Clements Drew In His Wings Hurriedly And
Concentrated His Whole Force At Rensburg.
It was a difficult
operation in the face of an aggressive enemy, but the movements
were well timed and admirably carried out.
There is always the
possibility of a retreat degenerating into a panic, and a panic at
that moment would have been a most serious matter. One misfortune
occurred, through which two companies of the Wiltshire regiment
were left without definite orders, and were cut off and captured
after a resistance in which a third of their number was killed and
wounded. No man in that trying time worked harder than Colonel
Carter of the Wiltshires (the night of the retreat was the sixth
which he had spent without sleep), and the loss of the two
companies is to be set down to one of those accidents which may
always occur in warfare.
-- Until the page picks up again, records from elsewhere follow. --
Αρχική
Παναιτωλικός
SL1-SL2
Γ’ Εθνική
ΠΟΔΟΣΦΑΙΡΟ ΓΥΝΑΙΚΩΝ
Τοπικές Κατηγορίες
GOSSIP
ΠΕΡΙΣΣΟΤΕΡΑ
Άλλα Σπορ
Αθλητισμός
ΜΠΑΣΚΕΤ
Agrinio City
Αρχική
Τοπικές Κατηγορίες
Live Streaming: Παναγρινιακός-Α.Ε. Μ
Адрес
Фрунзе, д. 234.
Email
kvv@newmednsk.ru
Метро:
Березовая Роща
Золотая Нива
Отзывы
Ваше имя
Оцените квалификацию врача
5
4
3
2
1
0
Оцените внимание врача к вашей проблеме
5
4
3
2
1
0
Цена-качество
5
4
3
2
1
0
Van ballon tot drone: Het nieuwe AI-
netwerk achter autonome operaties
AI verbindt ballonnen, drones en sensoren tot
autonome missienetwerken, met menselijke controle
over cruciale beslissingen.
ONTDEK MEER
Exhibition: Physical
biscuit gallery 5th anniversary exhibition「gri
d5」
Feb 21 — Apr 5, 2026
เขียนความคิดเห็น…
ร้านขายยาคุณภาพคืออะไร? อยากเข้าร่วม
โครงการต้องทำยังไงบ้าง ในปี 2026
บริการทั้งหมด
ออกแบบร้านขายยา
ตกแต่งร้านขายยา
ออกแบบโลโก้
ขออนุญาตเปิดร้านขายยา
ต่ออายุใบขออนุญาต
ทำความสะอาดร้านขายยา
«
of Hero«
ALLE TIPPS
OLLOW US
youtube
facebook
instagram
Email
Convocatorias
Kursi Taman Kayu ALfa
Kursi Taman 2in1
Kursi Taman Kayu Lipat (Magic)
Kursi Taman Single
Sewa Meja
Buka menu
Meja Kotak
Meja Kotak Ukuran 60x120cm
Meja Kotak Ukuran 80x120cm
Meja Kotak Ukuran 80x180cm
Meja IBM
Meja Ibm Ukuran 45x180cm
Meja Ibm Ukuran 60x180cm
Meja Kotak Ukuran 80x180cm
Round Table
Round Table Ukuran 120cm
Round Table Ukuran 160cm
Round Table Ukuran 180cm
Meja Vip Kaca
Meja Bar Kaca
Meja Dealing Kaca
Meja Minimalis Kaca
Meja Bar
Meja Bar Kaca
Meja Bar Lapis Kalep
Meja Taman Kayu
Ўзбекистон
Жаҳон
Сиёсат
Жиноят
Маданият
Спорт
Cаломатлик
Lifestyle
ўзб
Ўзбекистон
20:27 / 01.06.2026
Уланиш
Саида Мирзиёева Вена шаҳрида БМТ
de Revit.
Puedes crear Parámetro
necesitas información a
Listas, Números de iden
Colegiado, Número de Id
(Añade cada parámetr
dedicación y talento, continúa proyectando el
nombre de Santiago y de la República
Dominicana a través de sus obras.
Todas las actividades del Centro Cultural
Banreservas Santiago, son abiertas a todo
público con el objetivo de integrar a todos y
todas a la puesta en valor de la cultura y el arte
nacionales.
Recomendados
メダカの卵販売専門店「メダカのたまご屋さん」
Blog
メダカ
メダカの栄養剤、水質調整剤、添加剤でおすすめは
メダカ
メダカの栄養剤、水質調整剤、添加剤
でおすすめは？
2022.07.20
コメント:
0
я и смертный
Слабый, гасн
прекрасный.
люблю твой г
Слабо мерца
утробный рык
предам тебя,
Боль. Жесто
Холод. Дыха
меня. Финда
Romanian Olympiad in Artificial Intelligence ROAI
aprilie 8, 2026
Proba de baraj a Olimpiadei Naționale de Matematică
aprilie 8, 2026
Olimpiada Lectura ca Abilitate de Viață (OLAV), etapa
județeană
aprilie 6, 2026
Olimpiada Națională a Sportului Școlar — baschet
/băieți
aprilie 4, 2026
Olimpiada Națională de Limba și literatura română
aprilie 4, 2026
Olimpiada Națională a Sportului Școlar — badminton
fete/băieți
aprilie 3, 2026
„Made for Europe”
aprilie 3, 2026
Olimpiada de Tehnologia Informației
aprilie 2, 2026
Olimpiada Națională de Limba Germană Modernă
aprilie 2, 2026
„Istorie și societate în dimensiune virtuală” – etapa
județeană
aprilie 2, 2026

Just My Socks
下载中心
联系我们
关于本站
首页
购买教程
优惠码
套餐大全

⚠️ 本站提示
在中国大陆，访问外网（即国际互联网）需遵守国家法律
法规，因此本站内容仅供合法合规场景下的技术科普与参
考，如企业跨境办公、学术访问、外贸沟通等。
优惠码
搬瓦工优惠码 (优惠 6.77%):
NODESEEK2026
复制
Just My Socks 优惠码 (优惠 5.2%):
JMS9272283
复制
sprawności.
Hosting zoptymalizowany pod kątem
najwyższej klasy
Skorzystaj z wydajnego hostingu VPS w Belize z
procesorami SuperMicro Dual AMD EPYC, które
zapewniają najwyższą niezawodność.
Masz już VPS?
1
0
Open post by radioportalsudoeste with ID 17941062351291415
Some of the Inniskilling Dragoons and
Victorian Mounted Rifles were also cut off in the retreat, but on
the whole Clements was very fortunate in being able to concentrate
his scattered army with so few mishaps. The withdrawal was
heartbreaking to the soldiers who had worked so hard and so long in
extending the lines, but it might be regarded with equanimity by
the Generals, who understood that the greater strength the enemy
developed at Colesberg the less they would have to oppose the
critical movements which were about to be carried out in the west.
Meanwhile Coleskop had also been abandoned, the guns removed, and
the whole force on February 14th passed through Rensburg and fell
back upon Arundel, the spot from which six weeks earlier French had
started upon this stirring series of operations.